Bm will escalate this when
Bm will escalate this when you marry. If she can't get to you she will direct her efforts towards DH. He will be accused next. You will have nothing but drama for the rest of your life. Do you want your kids to live thru this ? Sometimes love isn't enough. You said DH takes the high road and doesn't want to fight back. You can't be the only one to put up boundaries. He has to also.
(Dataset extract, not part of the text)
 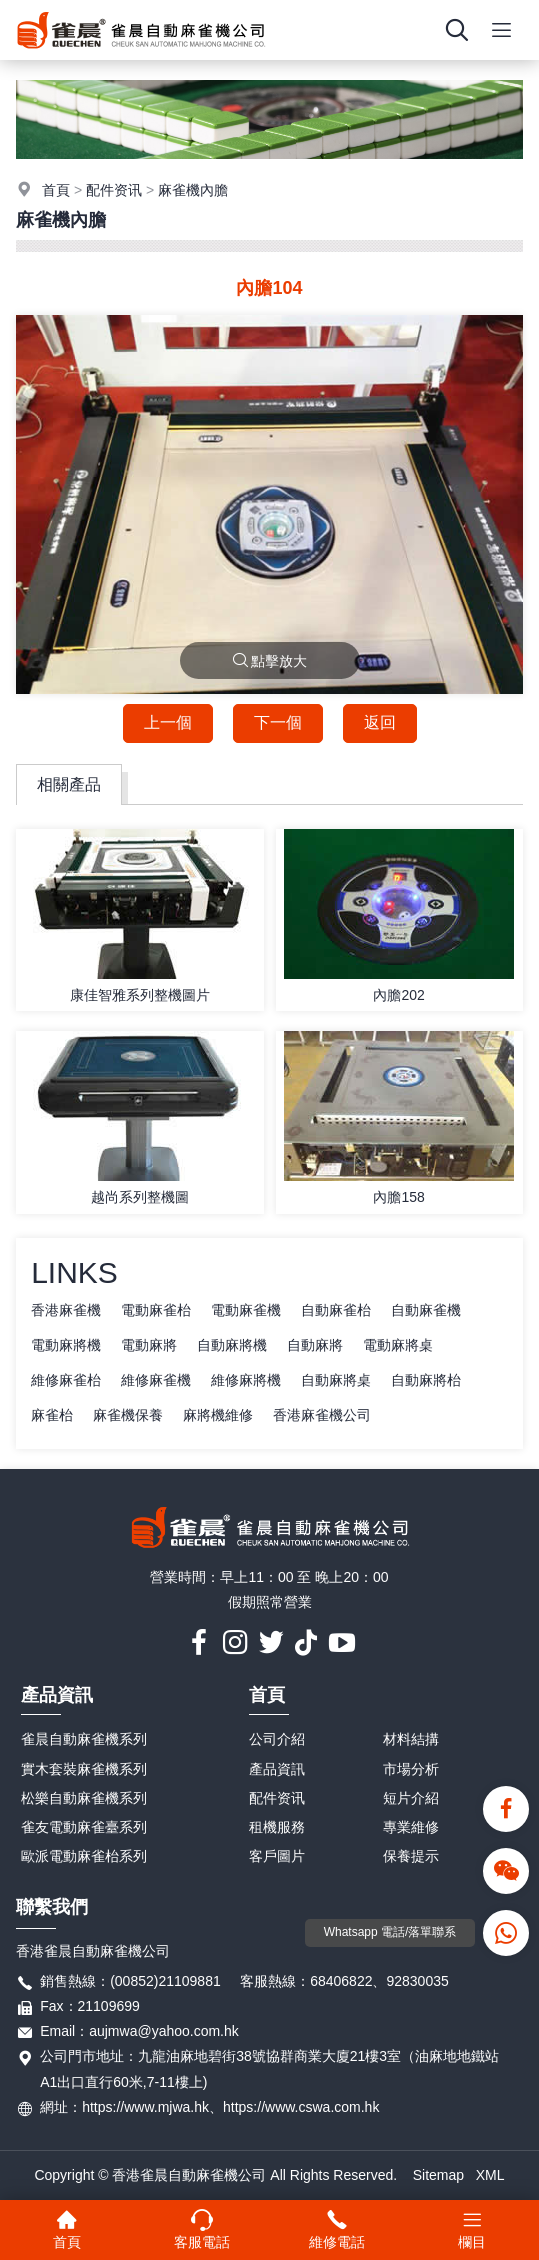 What do you see at coordinates (66, 1380) in the screenshot?
I see `維修麻雀枱` at bounding box center [66, 1380].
Look up the website shrink4men.com and get some real advice for dealing with high conflict ex wives. You need more knowledge about them.
Excellent Advice!
Exactly this, 100%
Well done for handling it all
Well done for handling it all so far, but I was dismayed to hear you are considering letting SD back in your home - please don't! At least not for a few years. As others suggested, it will push BM's buttons when you wed her ex, and she will redouble her efforts to cause you both pain, probably by inciting her daughter to make fresh allegations. Something similar happened when I married DH - NPD BM manufactured a crisis with her then boyfriend and tried to disrupt our wedding.
Please consider my words.
Please consider my words.
Your SD and her BM deliberately filed a false report that could've lost you your children, your home and your way of life. Repeat that ever time you waver. Because it will happen again and now there is a 'case' w/ your name on it. Which means if/when they lie again it will be a pattern, a pattern w/ you as the abusing party.
SD deliberately lied.
BM deliberately lied.
and now they want you to have her in your home, ready to lie about you or your kids again? she gets grounded - she will lie about you. She gets jealous - she will lie about you. Daddy doesn't buy/give/do what they want - THEY WILL LIE AGAIN.
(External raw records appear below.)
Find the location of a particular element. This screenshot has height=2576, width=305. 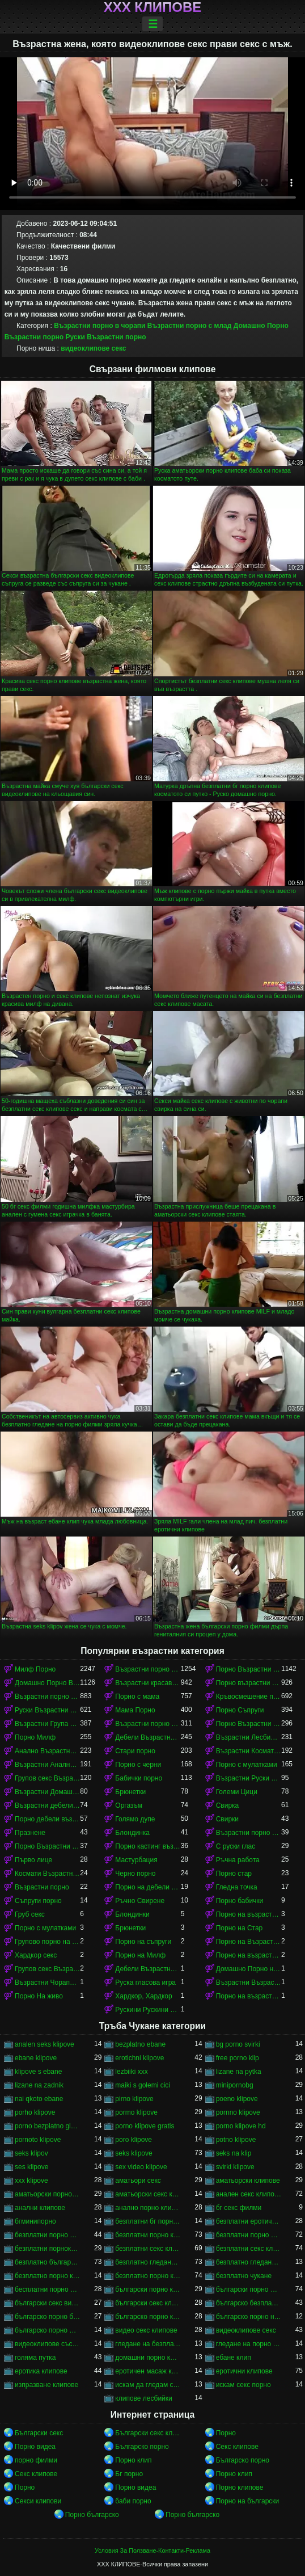

Черно порно is located at coordinates (135, 1874).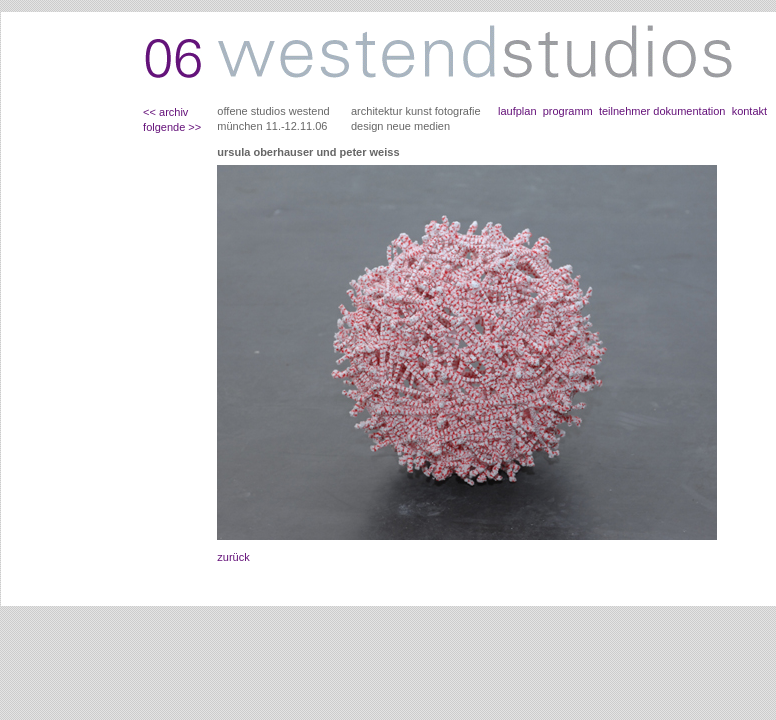 This screenshot has width=776, height=720. I want to click on programm, so click(568, 111).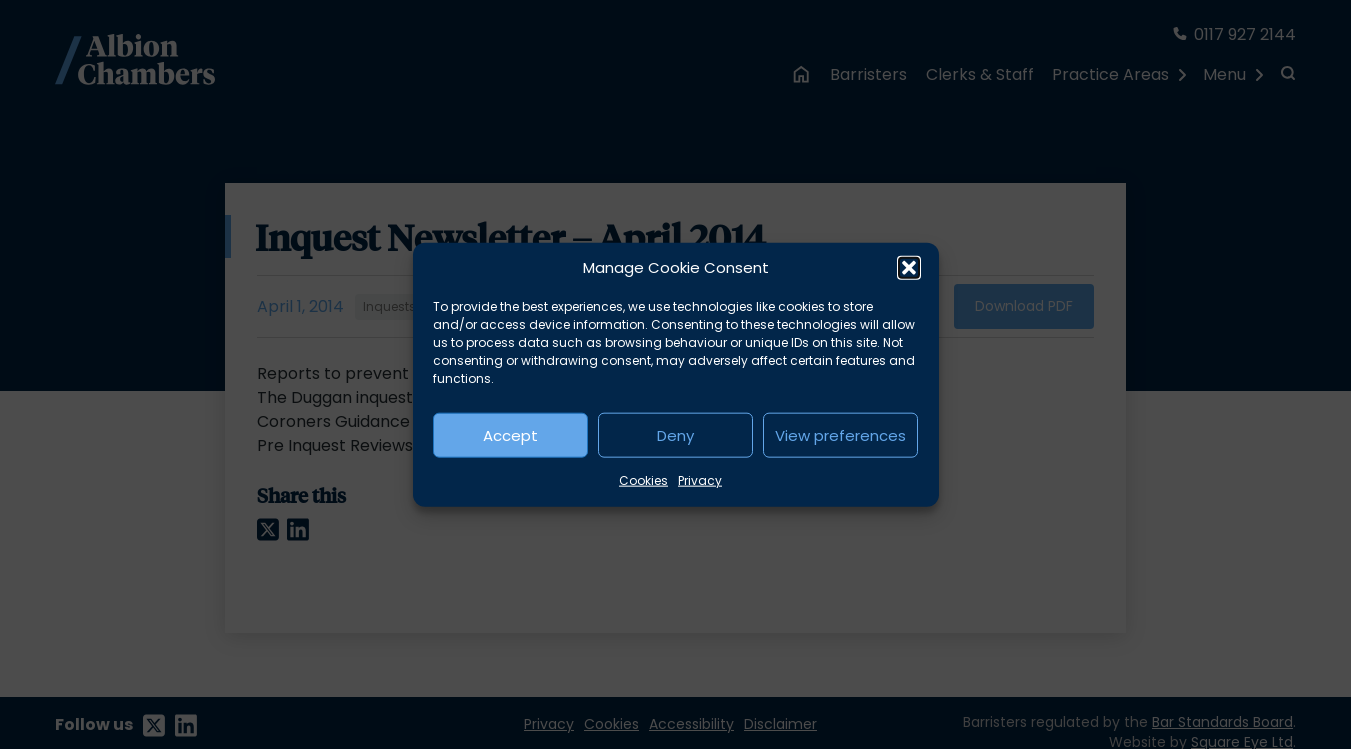 This screenshot has width=1351, height=749. I want to click on View preferences, so click(840, 434). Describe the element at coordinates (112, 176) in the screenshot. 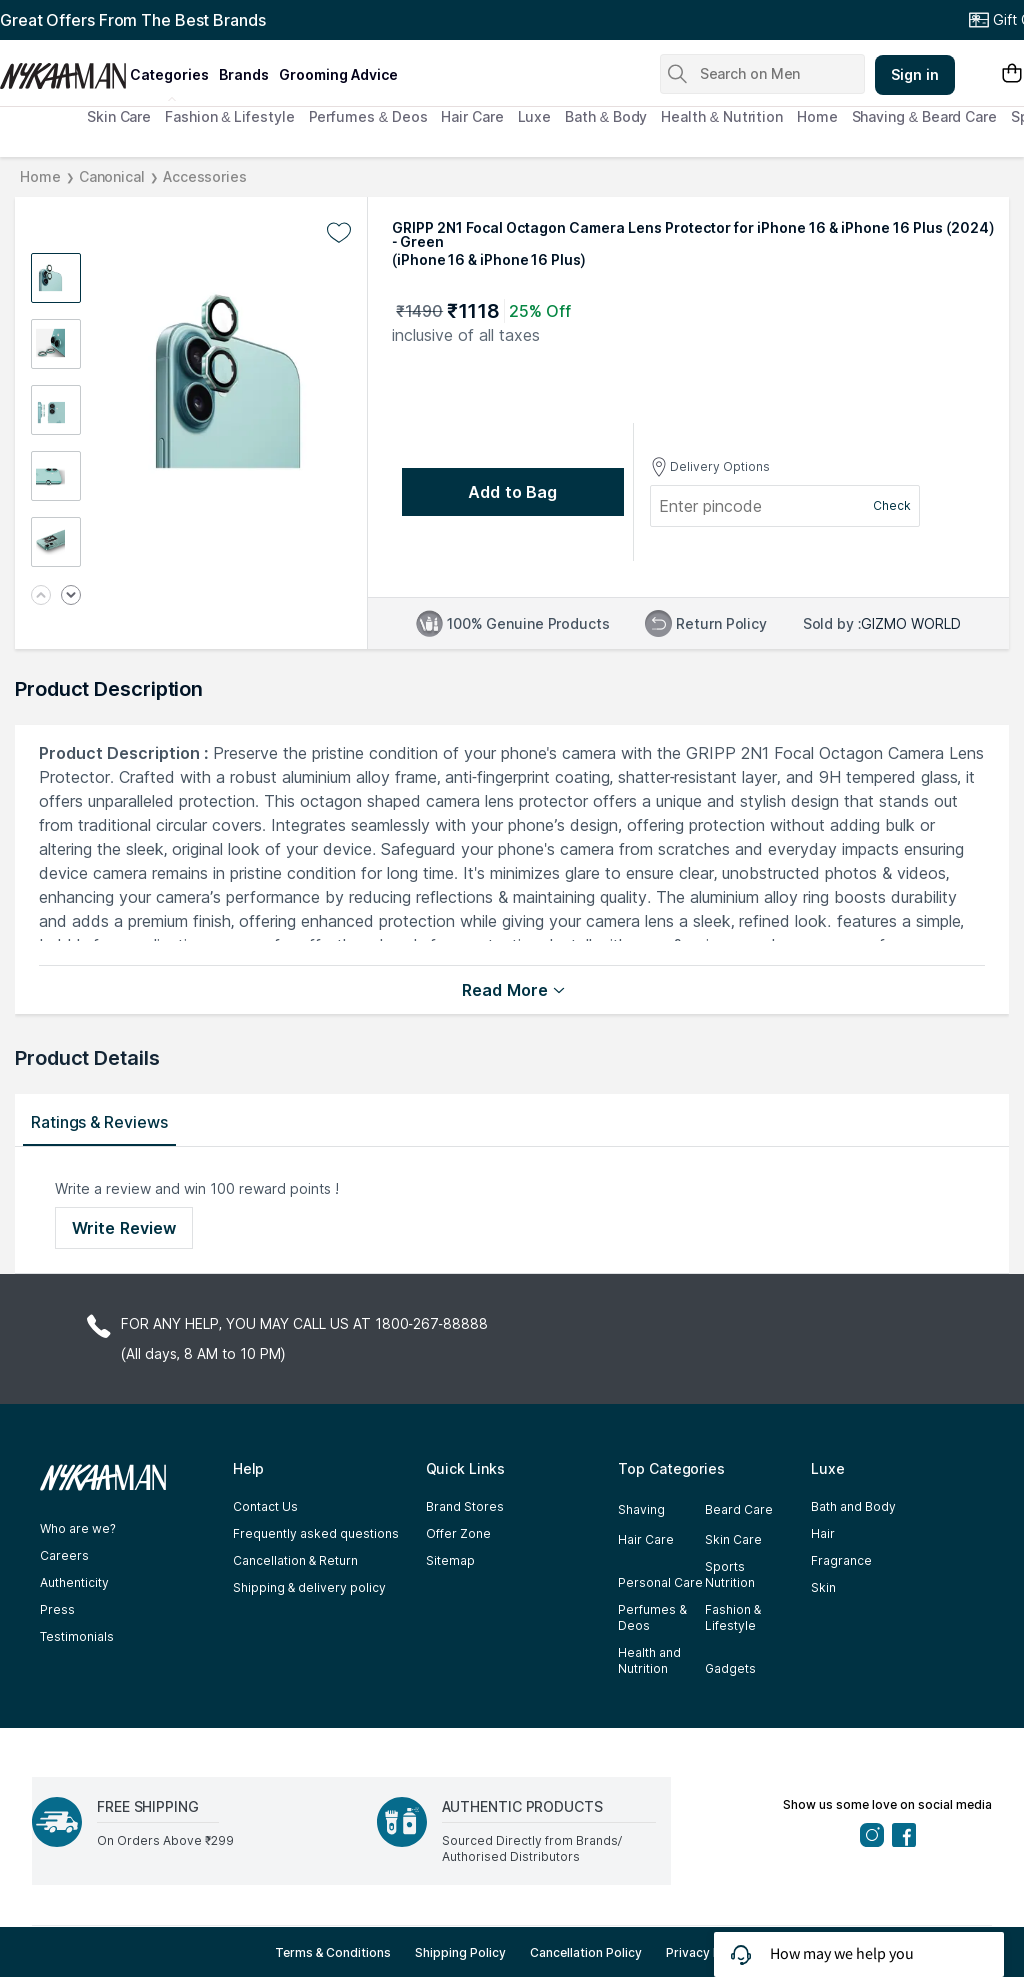

I see `Canonical` at that location.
clean out her room, ship back her crap, all of it. Daddy can figure this out but you need to be clear, that little liar who willingly might've caused you to lose everything, cannot be trusted to be in your home.
Do not let SD back to your
Do not let SD back to your home unless you want for your entire life to be ruined. Because that is what will happen.
The first step is therapy.
The first step is therapy. Ideally your sd should have some individual therapy. Then some family therapy perhaps initially just with her dad and then you brought in.
This way it enables you to see if you can rebuild a relationship with her where you can trust her word. It will hopefully help her to reframe things in her mind if she has been manipulated into misremembering or misunderstanding the situation that led to her allegations.
If therapy goes well then maybe you can consider more supervised contact with her and eventually an overnight visit with cameras in your home.
I would not leave it years to try to rebuild this relationship, I think that is a recipie for resentments and misunderstandings to build substantially.
At the end of the day she is 8. I would give your relationship with her the opportunity to become positive again. Cautiously, slowly, with advice from professionals, but still starting that process sooner rather than later.